▸ Available data

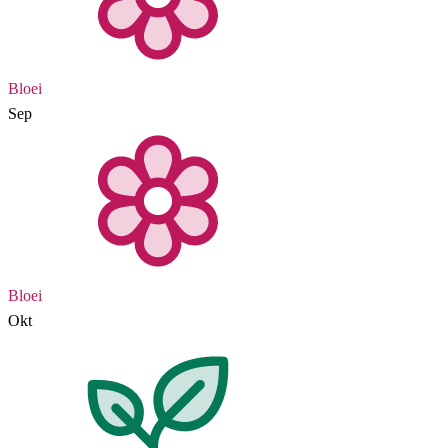
Bloei
Sep
Bloei
Okt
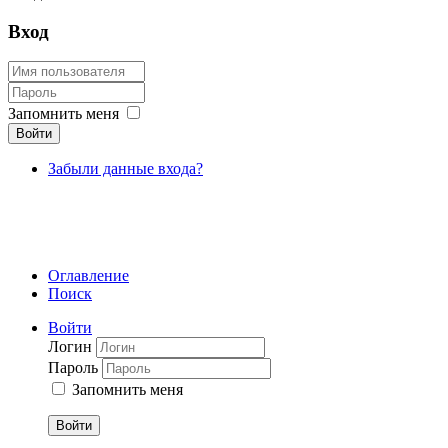
Вход
Запомнить меня
Войти
Забыли данные входа?
Оглавление
Поиск
Войти
Логин
Пароль
Запомнить меня
Войти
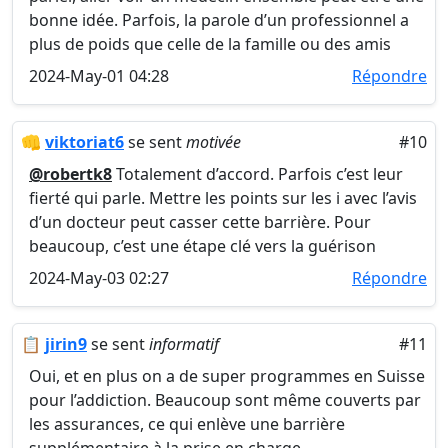
bonne idée. Parfois, la parole d’un professionnel a
plus de poids que celle de la famille ou des amis
2024-May-01 04:28
Répondre
👊
viktoriat6
se sent
motivée
#10
@robertk8
Totalement d’accord. Parfois c’est leur
fierté qui parle. Mettre les points sur les i avec l’avis
d’un docteur peut casser cette barrière. Pour
beaucoup, c’est une étape clé vers la guérison
2024-May-03 02:27
Répondre
📋
jirin9
se sent
informatif
#11
Oui, et en plus on a de super programmes en Suisse
pour l’addiction. Beaucoup sont même couverts par
les assurances, ce qui enlève une barrière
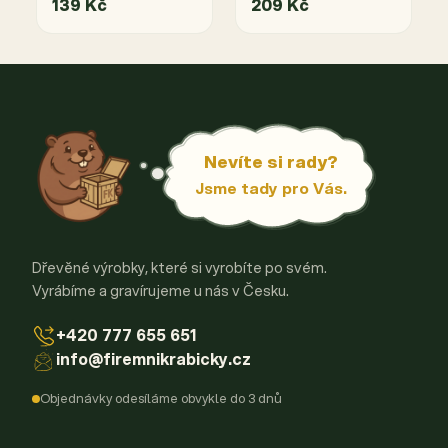
rozměru
rozměru
139 Kč
209 Kč
Nevíte si rady?
Jsme tady pro Vás.
Dřevěné výrobky, které si vyrobíte po svém.
Vyrábíme a gravírujeme u nás v Česku.
+420 777 655 651
info@firemnikrabicky.cz
Objednávky odesíláme obvykle do 3 dnů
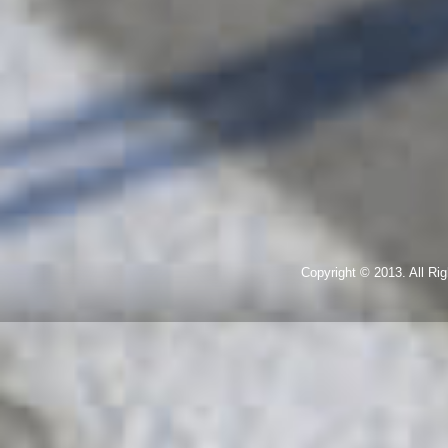
Copyright © 2013. All R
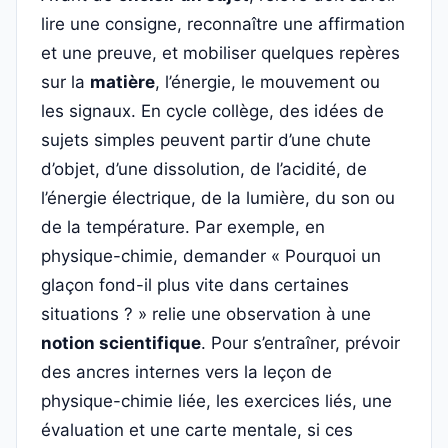
lire une consigne, reconnaître une affirmation
et une preuve, et mobiliser quelques repères
sur la
matière
, l’énergie, le mouvement ou
les signaux. En cycle collège, des idées de
sujets simples peuvent partir d’une chute
d’objet, d’une dissolution, de l’acidité, de
l’énergie électrique, de la lumière, du son ou
de la température. Par exemple, en
physique-chimie, demander « Pourquoi un
glaçon fond-il plus vite dans certaines
situations ? » relie une observation à une
notion scientifique
. Pour s’entraîner, prévoir
des ancres internes vers la leçon de
physique-chimie liée, les exercices liés, une
évaluation et une carte mentale, si ces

▸ Description of the task
Copy each line of the records precisely and drop any images they hold.

▸ Answer section
Bloei
Sep
Bloei
Okt
Вход
Запомнить меня
Войти
Забыли данные входа?
Оглавление
Поиск
Войти
Логин
Пароль
Запомнить меня
Войти
bonne idée. Parfois, la parole d’un professionnel a
plus de poids que celle de la famille ou des amis
2024-May-01 04:28
Répondre
👊
viktoriat6
se sent
motivée
#10
@robertk8
Totalement d’accord. Parfois c’est leur
fierté qui parle. Mettre les points sur les i avec l’avis
d’un docteur peut casser cette barrière. Pour
beaucoup, c’est une étape clé vers la guérison
2024-May-03 02:27
Répondre
📋
jirin9
se sent
informatif
#11
Oui, et en plus on a de super programmes en Suisse
pour l’addiction. Beaucoup sont même couverts par
les assurances, ce qui enlève une barrière
rozměru
rozměru
139 Kč
209 Kč
Nevíte si rady?
Jsme tady pro Vás.
Dřevěné výrobky, které si vyrobíte po svém.
Vyrábíme a gravírujeme u nás v Česku.
+420 777 655 651
info@firemnikrabicky.cz
Objednávky odesíláme obvykle do 3 dnů
Copyright © 2013. All R
lire une consigne, reconnaître une affirmation
et une preuve, et mobiliser quelques repères
sur la
matière
, l’énergie, le mouvement ou
les signaux. En cycle collège, des idées de
sujets simples peuvent partir d’une chute
d’objet, d’une dissolution, de l’acidité, de
l’énergie électrique, de la lumière, du son ou
de la température. Par exemple, en
physique-chimie, demander « Pourquoi un
glaçon fond-il plus vite dans certaines
situations ? » relie une observation à une
notion scientifique
. Pour s’entraîner, prévoir
des ancres internes vers la leçon de
physique-chimie liée, les exercices liés, une
évaluation et une carte mentale, si ces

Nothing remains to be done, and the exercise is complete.